▸ Exercise:
Reproduce the entries exactly, but keep the pictures out of the copy.

▸ Source data:
::::

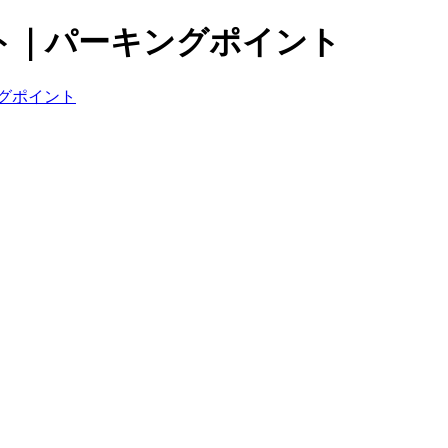
ト｜パーキングポイント
グポイント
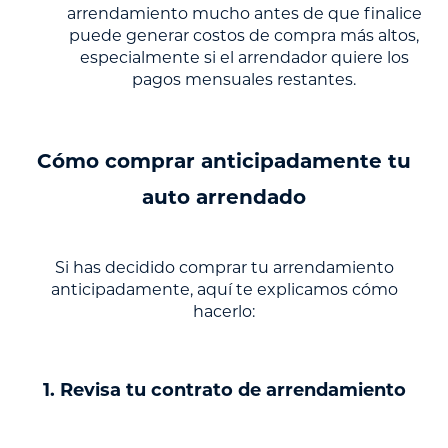
arrendamiento mucho antes de que finalice
puede generar costos de compra más altos,
especialmente si el arrendador quiere los
pagos mensuales restantes.
Cómo comprar anticipadamente tu
auto arrendado
Si has decidido comprar tu arrendamiento
anticipadamente, aquí te explicamos cómo
hacerlo:
1. Revisa tu contrato de arrendamiento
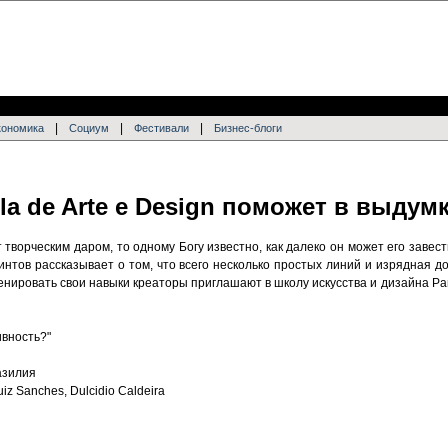
|
|
|
кономика
Социум
Фестивали
Бизнес-блоги
la de Arte e Design поможет в выдум
творческим даром, то одному Богу известно, как далеко он может его завест
тов рассказывает о том, что всего несколько простых линий и изрядная д
ренировать свои навыки креаторы приглашают в школу искусства и дизайна Pan
ивность?"
азилия
iz Sanches, Dulcidio Caldeira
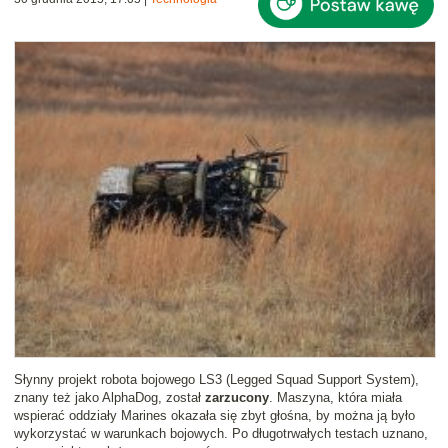
Słynny projekt robota bojowego LS3 (Legged Squad Support System),
znany też jako AlphaDog, został
zarzucony
. Maszyna, która miała
wspierać oddziały Marines okazała się zbyt głośna, by można ją było
wykorzystać w warunkach bojowych. Po długotrwałych testach uznano,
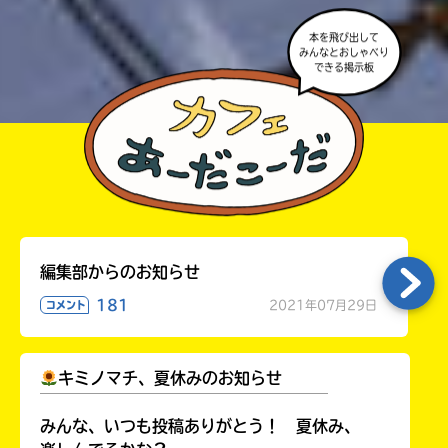
本を飛び出して
みんなとおしゃべり
できる掲示板
編集部からのお知らせ
181
2021年07月29日
コメント
キミノマチ、夏休みのお知らせ
￣￣￣￣￣￣￣￣￣￣￣￣￣￣￣￣￣￣
みんな、いつも投稿ありがとう！ 夏休み、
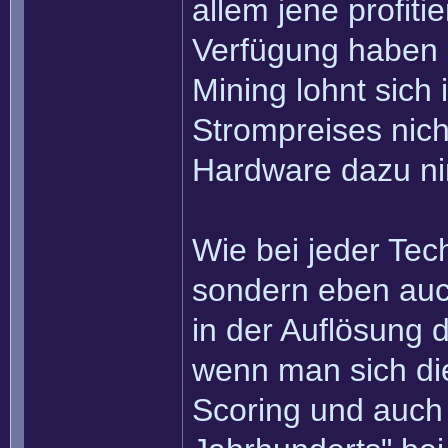
allem jene profitie
Verfügung haben 
Mining lohnt sich
Strompreises nic
Hardware dazu ni
Wie bei jeder Tech
sondern eben auch
in der Auflösung 
wenn man sich die
Scoring und auch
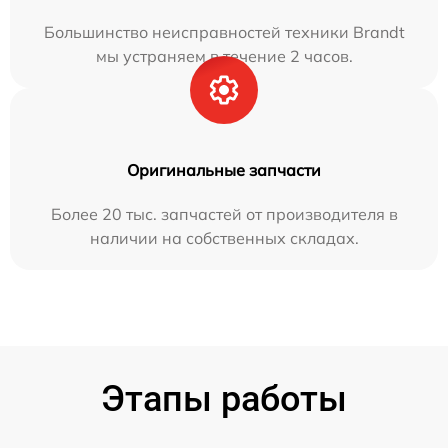
Большинство неисправностей техники Brandt
мы устраняем в течение 2 часов.
Оригинальные запчасти
Более 20 тыс. запчастей от производителя в
наличии на собственных складах.
Этапы работы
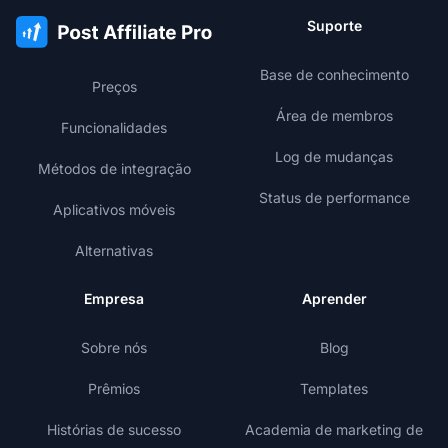
Suporte
Base de conhecimento
Preços
Área de membros
Funcionalidades
Log de mudanças
Métodos de integração
Status de performance
Aplicativos móveis
Alternativas
Empresa
Aprender
Sobre nós
Blog
Prêmios
Templates
Histórias de sucesso
Academia de marketing de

::::

▸ Task solution:
ト｜パーキングポイント
グポイント
arrendamiento mucho antes de que finalice
puede generar costos de compra más altos,
especialmente si el arrendador quiere los
pagos mensuales restantes.
Cómo comprar anticipadamente tu
auto arrendado
Si has decidido comprar tu arrendamiento
anticipadamente, aquí te explicamos cómo
hacerlo:
1. Revisa tu contrato de arrendamiento
|
|
|
кономика
Социум
Фестивали
Бизнес-блоги
la de Arte e Design поможет в выдум
творческим даром, то одному Богу известно, как далеко он может его завест
тов рассказывает о том, что всего несколько простых линий и изрядная д
ренировать свои навыки креаторы приглашают в школу искусства и дизайна Pan
ивность?"
азилия
iz Sanches, Dulcidio Caldeira
Słynny projekt robota bojowego LS3 (Legged Squad Support System),
znany też jako AlphaDog, został
zarzucony
. Maszyna, która miała
wspierać oddziały Marines okazała się zbyt głośna, by można ją było
wykorzystać w warunkach bojowych. Po długotrwałych testach uznano,
本を飛び出して
みんなとおしゃべり
できる掲示板
編集部からのお知らせ
181
2021年07月29日
コメント
キミノマチ、夏休みのお知らせ
￣￣￣￣￣￣￣￣￣￣￣￣￣￣￣￣￣￣
みんな、いつも投稿ありがとう！ 夏休み、
allem jene profitie
Verfügung haben 
Mining lohnt sich
Strompreises nic
Hardware dazu ni
Wie bei jeder Tech
sondern eben auch
in der Auflösung 
wenn man sich die
Scoring und auch
Большинство неисправностей техники Brandt
мы устраняем в течение 2 часов.
Оригинальные запчасти
Более 20 тыс. запчастей от производителя в
наличии на собственных складах.
Этапы работы
Suporte
Base de conhecimento
Preços
Área de membros
Funcionalidades
Log de mudanças
Métodos de integração
Status de performance
Aplicativos móveis
Alternativas
Empresa
Aprender
Sobre nós
Blog
Prêmios
Templates
Histórias de sucesso
Academia de marketing de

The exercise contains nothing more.